A few years ago, if you had the good fortune to work as a porter at one of the major auction houses in New York or London, you might have had the greater good fortune to be handed a picture frame, discarded by one of the purchasers of the painting. It was one of the perks of a badly paid, but fascinating job.
The frames, lugged to the Portobello Road or some other street market and flogged for the highest sum, supplemented the immediate needs of the porter. A vanishing world indeed.
Christie’s and Sotheby’s now hold separate auctions of the frames that they used to discard. Galleries with red velvet walls now hang empty frames, refurbished and glittering with new gold leaf, waiting for new occupants, a Renoir perhaps, or a Manet, and even, to put things more locally, an Aaron Gorson. Now, frames can sell for $5,000, $10,000 and up.

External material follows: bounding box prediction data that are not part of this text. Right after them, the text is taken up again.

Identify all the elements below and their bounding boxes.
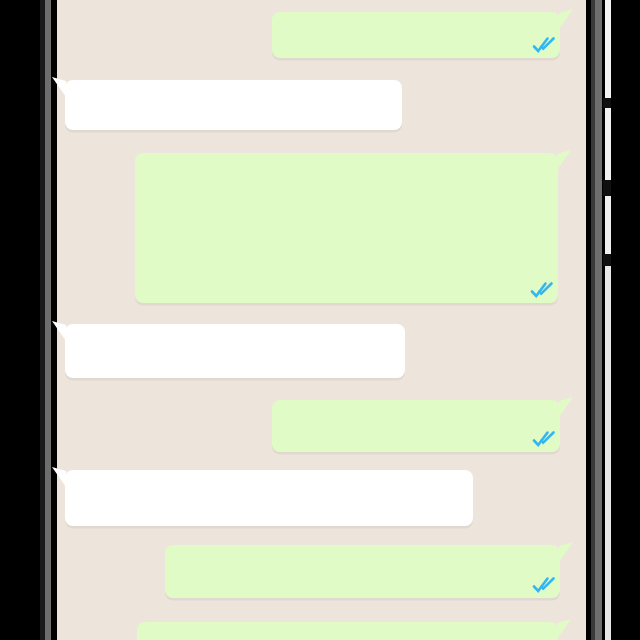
- button[interactable]: Sent message, read: [165, 545, 560, 598]
- button[interactable]: Sent message, read: [272, 12, 560, 58]
- button[interactable]: Sent message, read: [272, 400, 560, 452]
- button[interactable]: Sent message, read: [135, 153, 558, 303]
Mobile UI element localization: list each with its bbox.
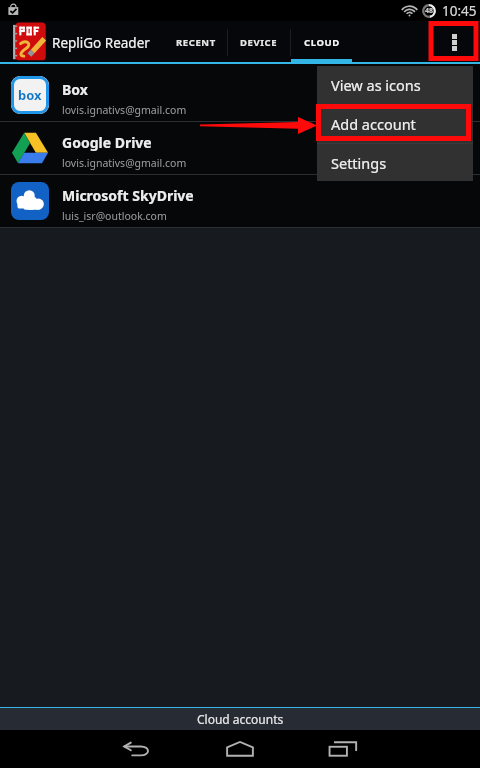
staticText: Add account bbox=[331, 114, 416, 134]
staticText: RepliGo Reader bbox=[52, 34, 150, 52]
button[interactable]: Home bbox=[218, 730, 262, 768]
staticText: 10:45 bbox=[442, 2, 477, 20]
staticText: luis_isr@outlook.com bbox=[62, 209, 167, 223]
button[interactable]: Recents bbox=[321, 730, 365, 768]
button[interactable]: Add account bbox=[317, 105, 473, 143]
staticText: Cloud accounts bbox=[197, 711, 284, 727]
staticText: DEVICE bbox=[240, 36, 278, 49]
staticText: lovis.ignativs@gmail.com bbox=[62, 103, 187, 117]
staticText: lovis.ignativs@gmail.com bbox=[62, 156, 187, 170]
button[interactable]: RECENT bbox=[165, 21, 227, 64]
button[interactable]: Back bbox=[115, 730, 159, 768]
button[interactable]: Microsoft SkyDrive bbox=[0, 175, 480, 227]
button[interactable]: Settings bbox=[317, 144, 473, 181]
staticText: Settings bbox=[331, 153, 387, 173]
staticText: Google Drive bbox=[62, 133, 152, 152]
button[interactable]: More options bbox=[430, 21, 478, 64]
staticText: CLOUD bbox=[304, 36, 340, 49]
staticText: Microsoft SkyDrive bbox=[62, 186, 194, 205]
button[interactable]: CLOUD bbox=[291, 21, 352, 64]
staticText: box bbox=[18, 86, 42, 104]
staticText: RECENT bbox=[176, 36, 216, 49]
button[interactable]: View as icons bbox=[317, 66, 473, 104]
button[interactable]: box bbox=[0, 69, 480, 121]
staticText: View as icons bbox=[331, 75, 421, 95]
button[interactable]: Google Drive bbox=[0, 122, 480, 174]
staticText: Box bbox=[62, 80, 88, 99]
button[interactable]: DEVICE bbox=[228, 21, 290, 64]
staticText: 48 bbox=[425, 6, 434, 16]
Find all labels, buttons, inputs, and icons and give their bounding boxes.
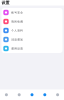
staticText: 通用设置: [11, 47, 23, 50]
button[interactable]: Apps: [0, 93, 13, 96]
button[interactable]: Messages: [38, 93, 51, 96]
button[interactable]: Discover: [13, 93, 26, 96]
staticText: 设置: [2, 0, 10, 5]
button[interactable]: 我的收藏: [2, 17, 62, 26]
button[interactable]: 账号安全: [2, 8, 62, 17]
button[interactable]: 消息通知: [2, 35, 62, 44]
staticText: 消息通知: [11, 38, 23, 41]
staticText: 个人资料: [11, 29, 23, 32]
button[interactable]: 个人资料: [2, 26, 62, 35]
button[interactable]: Home: [26, 93, 38, 96]
staticText: 我的收藏: [11, 20, 23, 23]
staticText: 账号安全: [11, 11, 23, 14]
button[interactable]: Profile: [51, 93, 64, 96]
button[interactable]: 通用设置: [2, 44, 62, 53]
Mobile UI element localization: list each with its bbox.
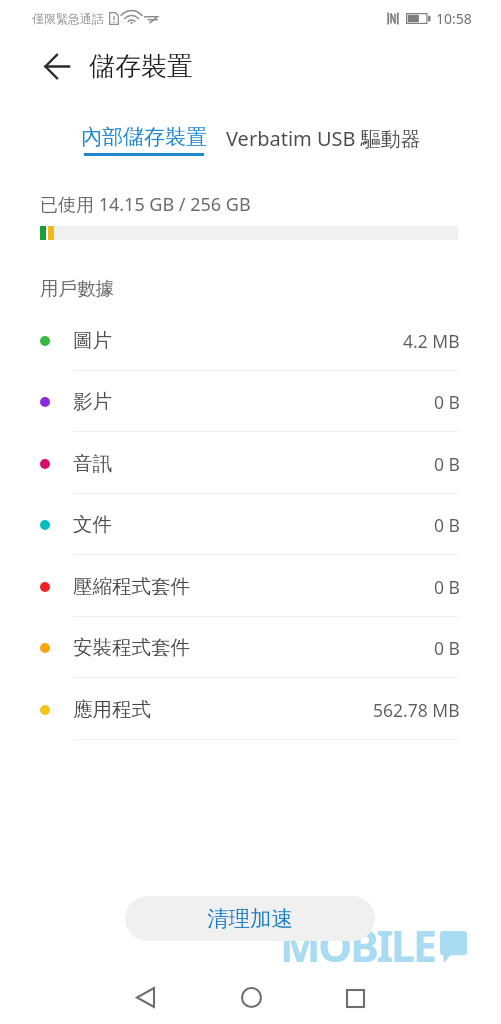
button[interactable]: Recents (333, 976, 377, 1020)
button[interactable]: 清理加速 (125, 896, 375, 941)
button[interactable]: Verbatim USB 驅動器 (218, 112, 426, 160)
staticText: 用戶數據 (40, 277, 114, 300)
button[interactable]: 應用程式 (0, 679, 501, 740)
staticText: 影片 (73, 389, 112, 414)
staticText: 僅限緊急通話 (32, 11, 104, 26)
staticText: 儲存裝置 (89, 50, 193, 83)
staticText: 已使用 14.15 GB / 256 GB (40, 192, 251, 216)
button[interactable]: 文件 (0, 494, 501, 555)
staticText: 安裝程式套件 (73, 635, 190, 660)
staticText: 0 B (434, 636, 460, 660)
staticText: 音訊 (73, 451, 112, 476)
staticText: 562.78 MB (373, 698, 460, 722)
staticText: 內部儲存裝置 (81, 124, 207, 150)
staticText: 壓縮程式套件 (73, 574, 190, 599)
staticText: 文件 (73, 512, 112, 537)
staticText: 0 B (434, 390, 460, 414)
button[interactable]: 壓縮程式套件 (0, 556, 501, 617)
staticText: Verbatim USB 驅動器 (226, 125, 421, 152)
staticText: MOBILE (280, 916, 435, 975)
staticText: 清理加速 (207, 905, 293, 932)
staticText: 10:58 (436, 9, 472, 28)
button[interactable]: 內部儲存裝置 (74, 112, 212, 160)
staticText: 應用程式 (73, 697, 151, 722)
staticText: 0 B (434, 513, 460, 537)
button[interactable]: 安裝程式套件 (0, 617, 501, 678)
staticText: 4.2 MB (403, 329, 460, 353)
button[interactable]: Back (43, 50, 76, 83)
staticText: 0 B (434, 452, 460, 476)
button[interactable]: Home (229, 975, 273, 1019)
button[interactable]: 影片 (0, 371, 501, 432)
staticText: 0 B (434, 575, 460, 599)
button[interactable]: Back (123, 975, 167, 1019)
staticText: 圖片 (73, 328, 112, 353)
button[interactable]: 圖片 (0, 310, 501, 371)
button[interactable]: 音訊 (0, 433, 501, 494)
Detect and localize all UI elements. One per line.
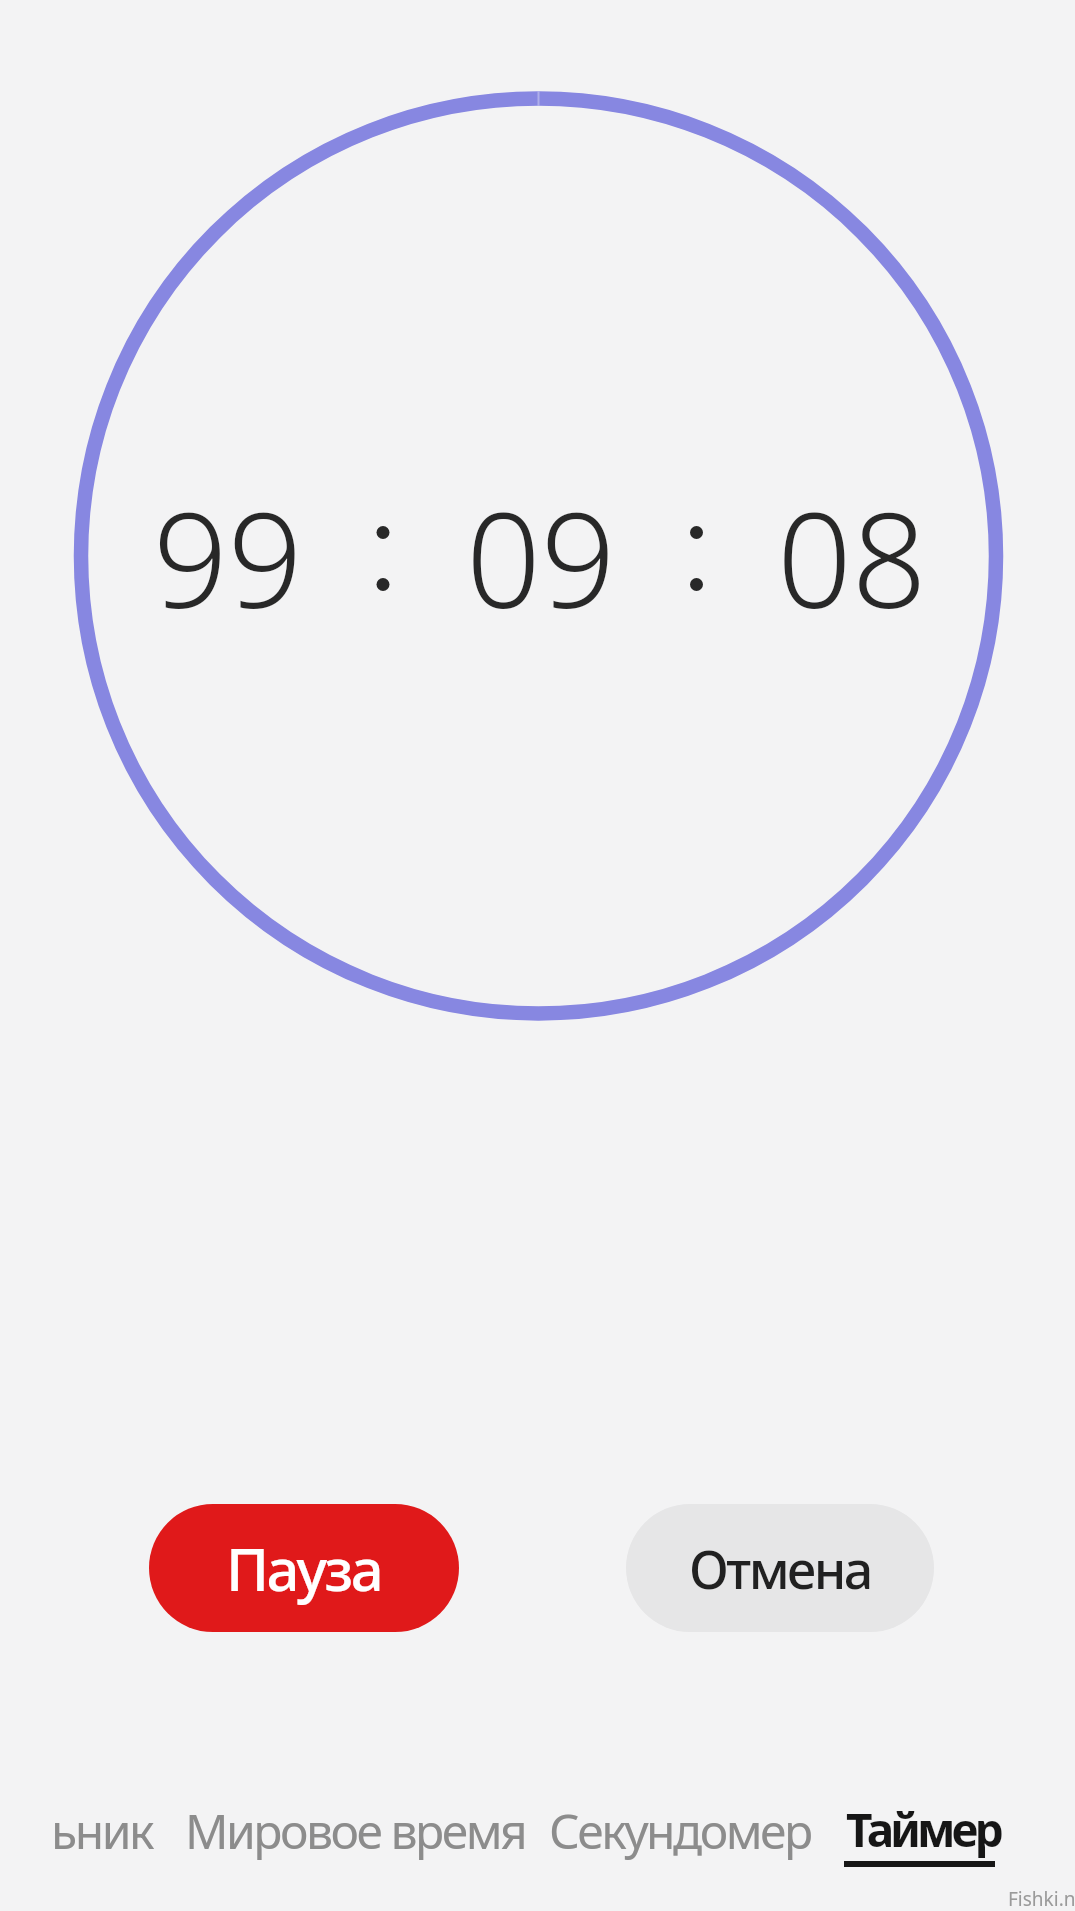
button[interactable]: Таймер — [846, 1798, 1000, 1861]
button[interactable]: Мировое время — [185, 1798, 526, 1863]
staticText: 08 — [777, 468, 927, 646]
staticText: 99 — [153, 468, 303, 646]
button[interactable]: Пауза — [149, 1504, 459, 1632]
staticText: Fishki.net — [1008, 1886, 1075, 1911]
staticText: Таймер — [846, 1798, 1000, 1861]
staticText: 09 — [466, 468, 616, 646]
staticText: Отмена — [689, 1533, 871, 1604]
staticText: ьник — [51, 1798, 152, 1863]
button[interactable]: Отмена — [626, 1504, 934, 1632]
staticText: Пауза — [226, 1529, 382, 1608]
button[interactable]: ьник — [51, 1798, 152, 1863]
staticText: Мировое время — [185, 1798, 526, 1863]
staticText: Секундомер — [549, 1798, 811, 1863]
button[interactable]: Секундомер — [549, 1798, 811, 1863]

In her office at the Carnegie Museum of Art, Chief Curator and Curator of Fine Art Lulu Lippincott has pinned a series of color photocopies of some of the best-known paintings in the museum on her walls. In the museum catalogs they are normally illustrated naked, free of their frames, but on Lippincott’s walls they are illustrated in their frames. Beneath them, the same paintings appear in other photocopies, by the magic of digital photography, inserted in alternative frames. They are different. Sometimes a subtle change has been effected, sometimes something more radical by this tentative framing. She is currently formulating plans to reframe part of the collection.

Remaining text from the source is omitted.